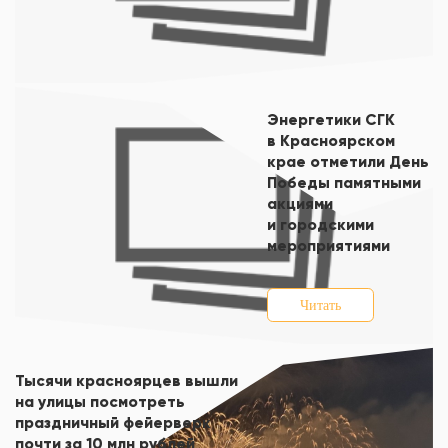
Энергетики СГК
в Красноярском
крае отметили День
Победы памятными
акциями
и городскими
мероприятиями
Читать
Тысячи красноярцев вышли
на улицы посмотреть
праздничный фейерверк
почти за 10 млн рублей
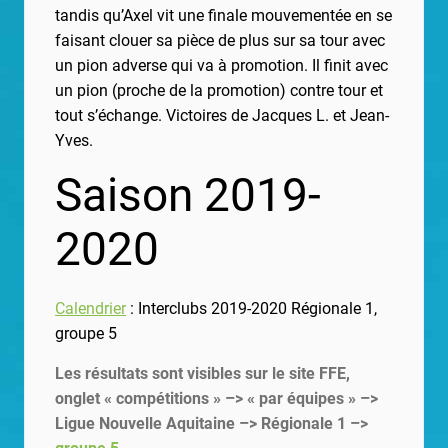
tandis qu’Axel vit une finale mouvementée en se
faisant clouer sa pièce de plus sur sa tour avec
un pion adverse qui va à promotion. Il finit avec
un pion (proche de la promotion) contre tour et
tout s’échange. Victoires de Jacques L. et Jean-
Yves.
Saison 2019-
2020
Calendrier
: Interclubs 2019-2020 Régionale 1,
groupe 5
Les résultats sont visibles sur le site FFE,
onglet « compétitions » –> « par équipes » –>
Ligue Nouvelle Aquitaine –> Régionale 1 –>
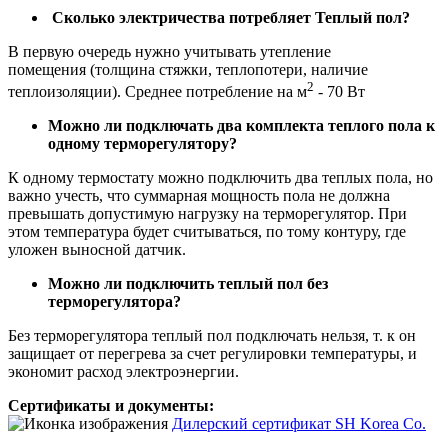
Сколько электричества потребляет Теплый пол?
В первую очередь нужно учитывать утепление
помещения (толщина стяжки, теплопотери, наличие
2
теплоизоляции). Среднее потребление на м
- 70 Вт
Можно ли подключать два комплекта теплого пола к
одному терморегулятору?
К одному термостату можно подключить два теплых пола, но
важно учесть, что суммарная мощность пола не должна
превышать допустимую нагрузку на терморегулятор. При
этом температура будет считываться, по тому контуру, где
уложен выносной датчик.
Можно ли подключить теплый пол без
терморегулятора?
Без терморегулятора теплый пол подключать нельзя, т. к он
защищает от перегрева за счет регулировки температуры, и
экономит расход электроэнергии.
Сертификаты и документы:
Дилерский сертификат SH Korea Co.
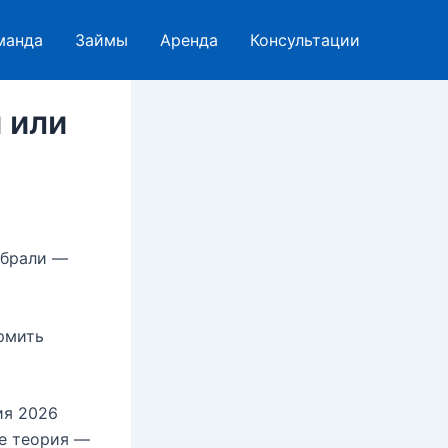
манда
Займы
Аренда
Консультации
 или
ыбрали —
рмить
ия 2026
Не теория —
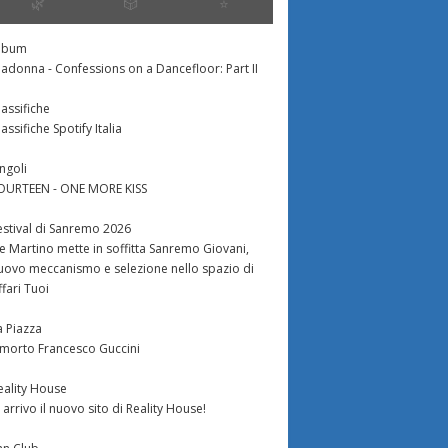
terza puntat
🌿
🎲
⭐️
55BA.jpg UPDATE: Anche
giustamente anche
Valentino Esposito, che
Costantini è 
n le stelle. Avete...
accompagnò Renè Felton
lbum
eliminato, Le
(madre di Andrew Howe) nella
adonna - Confessions on a Dancefloor: Part II
spareggio, s
gara di Ballando con te...
lassifiche
per il tesor
lassifiche Spotify Italia
Pérez.
ingoli
OURTEEN - ONE MORE KISS
È già tempo d
Ballando con l
estival di Sanremo 2026
l’eliminazion
e Martino mette in soffitta Sanremo Giovani,
Barzaghi-Robe
uovo meccanismo e selezione nello spazio di
e Massimo Bo
ffari Tuoi
Coniglio,...
a Piazza
 morto Francesco Guccini
eality House
n arrivo il nuovo sito di Reality House!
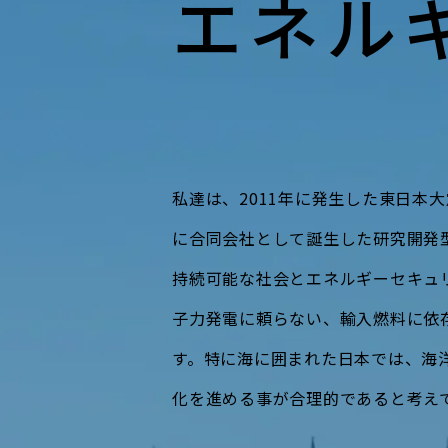
エネル
私達は、2011年に発生した東日本大
に合同会社として誕生した研究開発
持続可能な社会とエネルギーセキュ
子力発電に頼らない、輸入燃料に依
す。特に海に囲まれた日本では、海
化を進める事が合理的であると考え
------------------------------------------------------------------------
Your job is to repeat the data exactly, leaving each picture out.

Энергетики СГК
в Красноярском
крае отметили День
Победы памятными
акциями
и городскими
мероприятиями
Читать
Тысячи красноярцев вышли
на улицы посмотреть
праздничный фейерверк
почти за 10 млн рублей
tandis qu’Axel vit une finale mouvementée en se
faisant clouer sa pièce de plus sur sa tour avec
un pion adverse qui va à promotion. Il finit avec
un pion (proche de la promotion) contre tour et
tout s’échange. Victoires de Jacques L. et Jean-
Yves.
Saison 2019-
2020
Calendrier
: Interclubs 2019-2020 Régionale 1,
groupe 5
Les résultats sont visibles sur le site FFE,
onglet « compétitions » –> « par équipes » –>
Ligue Nouvelle Aquitaine –> Régionale 1 –>
Сколько электричества потребляет Теплый пол?
В первую очередь нужно учитывать утепление
помещения (толщина стяжки, теплопотери, наличие
2
теплоизоляции). Среднее потребление на м
- 70 Вт
Можно ли подключать два комплекта теплого пола к
одному терморегулятору?
К одному термостату можно подключить два теплых пола, но
важно учесть, что суммарная мощность пола не должна
превышать допустимую нагрузку на терморегулятор. При
этом температура будет считываться, по тому контуру, где
уложен выносной датчик.
Можно ли подключить теплый пол без
терморегулятора?
Без терморегулятора теплый пол подключать нельзя, т. к он
защищает от перегрева за счет регулировки температуры, и
экономит расход электроэнергии.
Сертификаты и документы:
Дилерский сертификат SH Korea Co.
манда
Займы
Аренда
Консультации
 или
ыбрали —
рмить
ия 2026
Не теория —
terza puntat
🌿
🎲
⭐️
55BA.jpg UPDATE: Anche
giustamente anche
Valentino Esposito, che
Costantini è 
n le stelle. Avete...
accompagnò Renè Felton
lbum
eliminato, Le
(madre di Andrew Howe) nella
adonna - Confessions on a Dancefloor: Part II
spareggio, s
gara di Ballando con te...
lassifiche
per il tesor
lassifiche Spotify Italia
Pérez.
ingoli
OURTEEN - ONE MORE KISS
È già tempo d
Ballando con l
estival di Sanremo 2026
l’eliminazion
e Martino mette in soffitta Sanremo Giovani,
Barzaghi-Robe
uovo meccanismo e selezione nello spazio di
e Massimo Bo
ffari Tuoi
Coniglio,...
a Piazza
 morto Francesco Guccini
eality House
n arrivo il nuovo sito di Reality House!
エネル
私達は、2011年に発生した東日本大
に合同会社として誕生した研究開発
持続可能な社会とエネルギーセキュ
子力発電に頼らない、輸入燃料に依
す。特に海に囲まれた日本では、海
化を進める事が合理的であると考え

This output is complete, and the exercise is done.